### What to work on
Nothing but a number should be returned: the count of lines in the records that contain "Dave".

*** Records ***

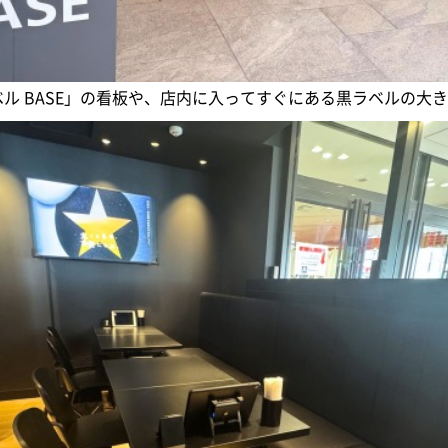
 黒ラベル BASE」の看板や、店内に入ってすぐにある黒ラベルの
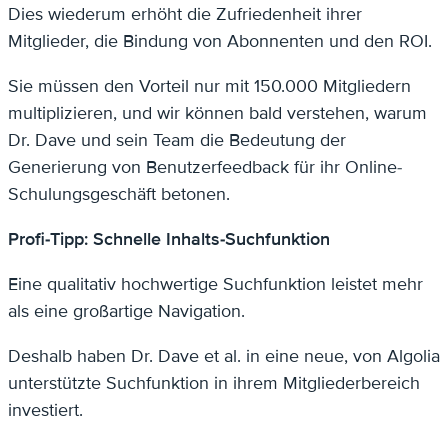
Dies wiederum erhöht die Zufriedenheit ihrer
Mitglieder, die Bindung von Abonnenten und den ROI.
Sie müssen den Vorteil nur mit 150.000 Mitgliedern
multiplizieren, und wir können bald verstehen, warum
Dr. Dave und sein Team die Bedeutung der
Generierung von Benutzerfeedback für ihr Online-
Schulungsgeschäft betonen.
Profi-Tipp: Schnelle Inhalts-Suchfunktion
Eine qualitativ hochwertige Suchfunktion leistet mehr
als eine großartige Navigation.
Deshalb haben Dr. Dave et al. in eine neue, von Algolia
unterstützte Suchfunktion in ihrem Mitgliederbereich
investiert.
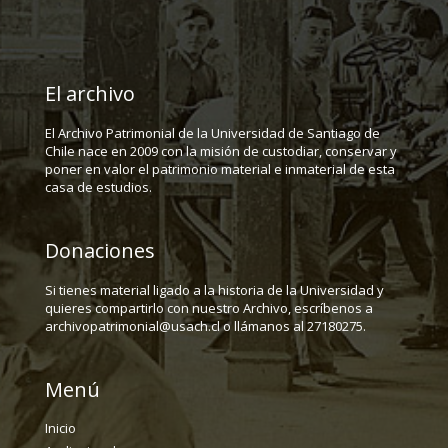
El archivo
El Archivo Patrimonial de la Universidad de Santiago de
Chile nace en 2009 con la misión de custodiar, conservar y
poner en valor el patrimonio material e inmaterial de esta
casa de estudios.
Donaciones
Si tienes material ligado a la historia de la Universidad y
quieres compartirlo con nuestro Archivo, escríbenos a
archivopatrimonial@usach.cl o llámanos al 27180275.
Menú
Inicio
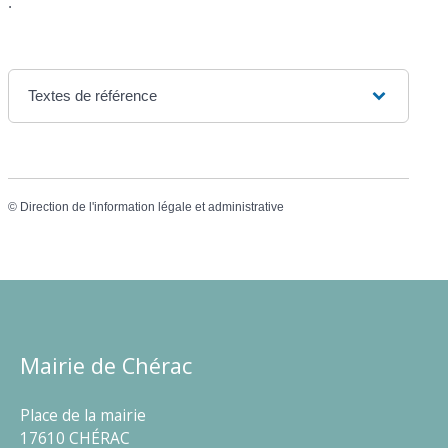
.
Textes de référence
©
Direction de l'information légale et administrative
Mairie de Chérac
Place de la mairie
17610 CHÉRAC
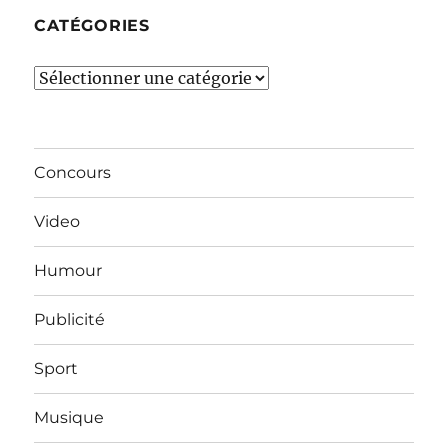
CATÉGORIES
Catégories
Concours
Video
Humour
Publicité
Sport
Musique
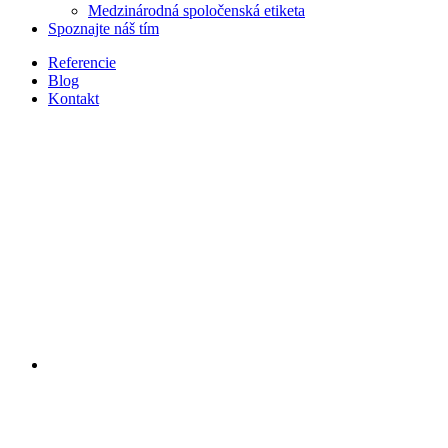
Medzinárodná spoločenská etiketa
Spoznajte náš tím
Referencie
Blog
Kontakt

***

### Written response
2